■ **WORK TO COMPLETE**: Among the records below, count the lines where "charges" occurs, and report that total alone.

■ **INPUT FOR THIS TASK**:
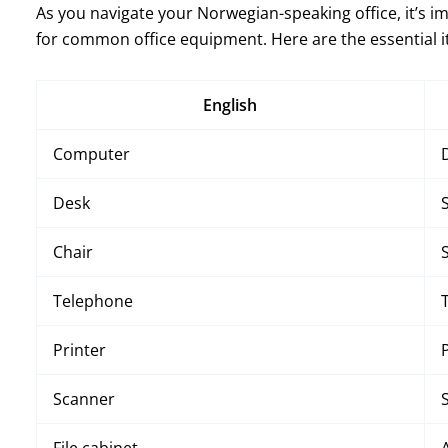
As you navigate your Norwegian-speaking office, it’s 
for common office equipment. Here are the essential 
English
Computer
Desk
Chair
Telephone
Printer
Scanner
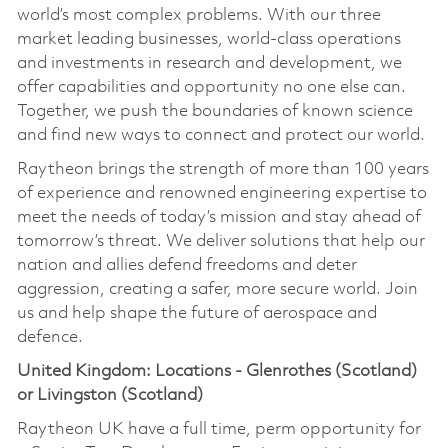
world’s most complex problems. With our three
market leading businesses, world-class operations
and investments in research and development, we
offer capabilities and opportunity no one else can.
Together, we push the boundaries of known science
and find new ways to connect and protect our world.
Raytheon brings the strength of more than 100 years
of experience and renowned engineering expertise to
meet the needs of today’s mission and stay ahead of
tomorrow’s threat. We deliver solutions that help our
nation and allies defend freedoms and deter
aggression, creating a safer, more secure world. Join
us and help shape the future of aerospace and
defence.
United Kingdom: Locations - Glenrothes (Scotland)
or Livingston (Scotland)
Raytheon UK have a full time, perm opportunity for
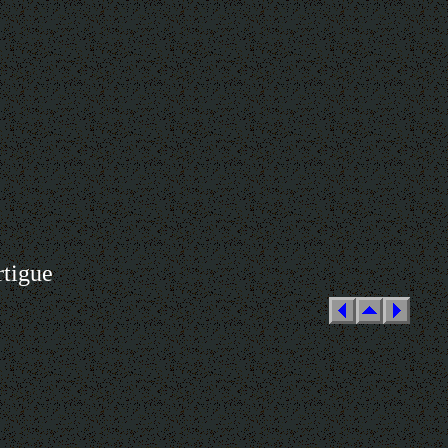
rtigue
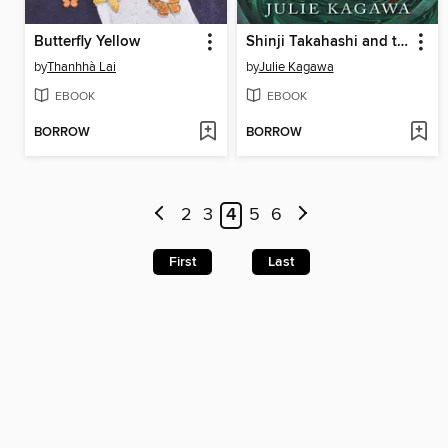
Butterfly Yellow
Shinji Takahashi and the Mark of the Coatl
by
Thanhhà Lai
by
Julie Kagawa
EBOOK
EBOOK
BORROW
BORROW
2
3
4
5
6
First
Last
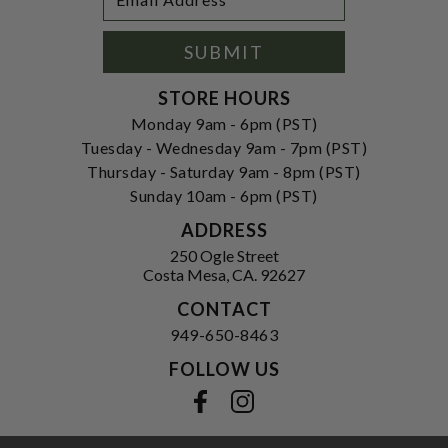
Newsletter
Address
Signup
Form
SUBMIT
STORE HOURS
Monday 9am - 6pm (PST)
Tuesday - Wednesday 9am - 7pm (PST)
Thursday - Saturday 9am - 8pm (PST)
Sunday 10am - 6pm (PST)
ADDRESS
250 Ogle Street
Costa Mesa, CA. 92627
CONTACT
949-650-8463
FOLLOW US
View our facebook
View our instagram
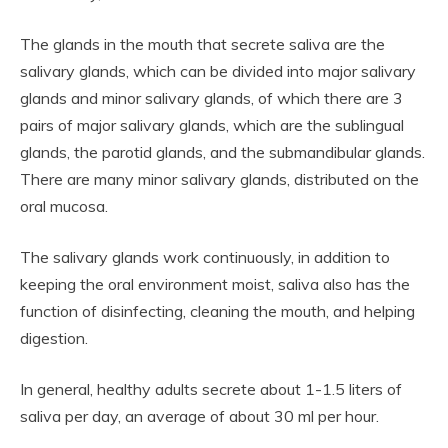
The glands in the mouth that secrete saliva are the
salivary glands, which can be divided into major salivary
glands and minor salivary glands, of which there are 3
pairs of major salivary glands, which are the sublingual
glands, the parotid glands, and the submandibular glands.
There are many minor salivary glands, distributed on the
oral mucosa.
The salivary glands work continuously, in addition to
keeping the oral environment moist, saliva also has the
function of disinfecting, cleaning the mouth, and helping
digestion.
In general, healthy adults secrete about 1-1.5 liters of
saliva per day, an average of about 30 ml per hour.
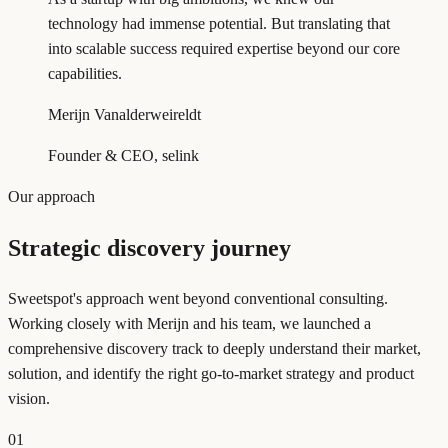
technology had immense potential. But translating that
into scalable success required expertise beyond our core
capabilities.
Merijn Vanalderweireldt
Founder & CEO, selink
Our approach
Strategic discovery journey
Sweetspot's approach went beyond conventional consulting.
Working closely with Merijn and his team, we launched a
comprehensive discovery track to deeply understand their market,
solution, and identify the right go-to-market strategy and product
vision.
01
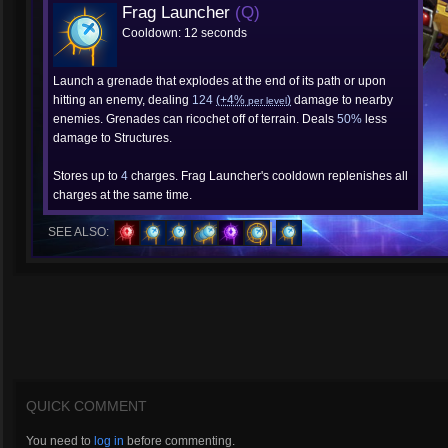
Frag Launcher
(Q)
Cooldown: 12 seconds
Launch a grenade that explodes at the end of its path or upon
hitting an enemy, dealing
124
(+4%
)
damage to nearby
per level
enemies. Grenades can ricochet off of terrain. Deals
50%
less
damage to Structures.
Stores up to
4
charges. Frag Launcher's cooldown replenishes all
charges at the same time.
SEE ALSO:
QUICK COMMENT
You need to
log in
before commenting.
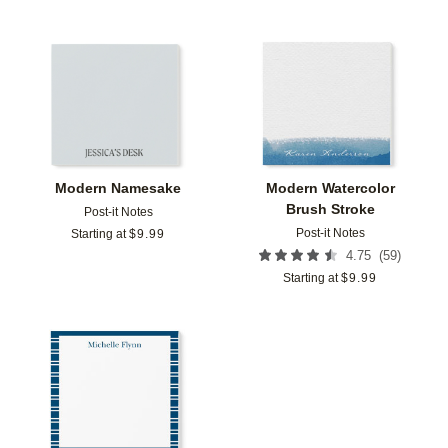
Add to favorites
Add t
Modern Namesake
Modern Watercolor
Brush Stroke
Post-it Notes
Post-it Notes
Starting at
$
9.99
(
59
)
4.75
Starting at
$
9.99
Add to favorites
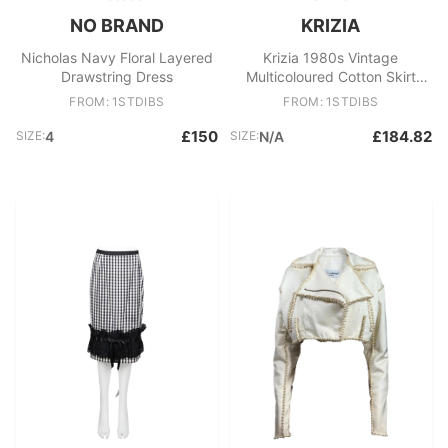
NO BRAND
KRIZIA
Nicholas Navy Floral Layered
Krizia 1980s Vintage
Drawstring Dress
Multicoloured Cotton Skirt
Size 44 Women's Italy
FROM: 1STDIBS
FROM: 1STDIBS
£150
£184.82
SIZE:
4
SIZE:
N/A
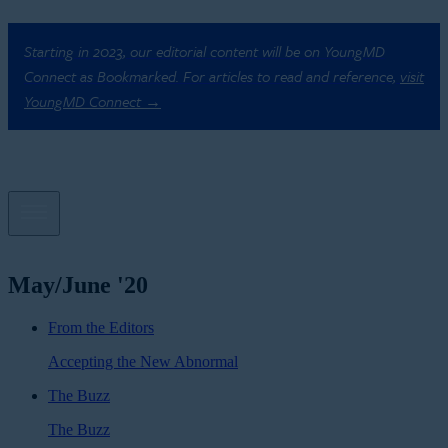
Starting in 2023, our editorial content will be on YoungMD
Connect as Bookmarked. For articles to read and reference,
visit
YoungMD Connect →
May/June '20
From the Editors
Accepting the New Abnormal
The Buzz
The Buzz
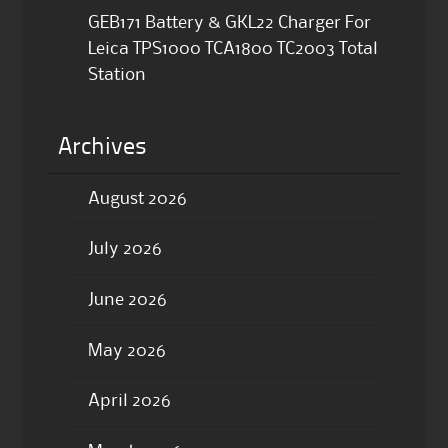
GEB171 Battery & GKL22 Charger For
Leica TPS1000 TCA1800 TC2003 Total
Station
Archives
August 2026
July 2026
June 2026
May 2026
April 2026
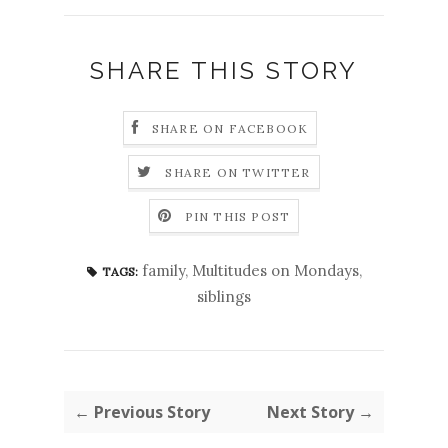
SHARE THIS STORY
SHARE ON FACEBOOK
SHARE ON TWITTER
PIN THIS POST
family
,
Multitudes on Mondays
,
TAGS:
siblings
← Previous Story
Next Story →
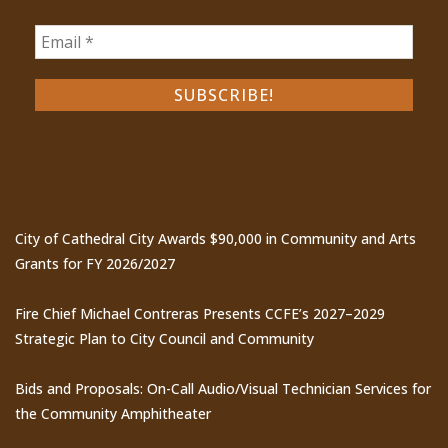
Recent Posts
City of Cathedral City Awards $90,000 in Community and Arts
Grants for FY 2026/2027
Fire Chief Michael Contreras Presents CCFE’s 2027–2029
Strategic Plan to City Council and Community
Bids and Proposals: On-Call Audio/Visual Technician Services for
the Community Amphitheater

■ **SOLVED EXERCISE**: 2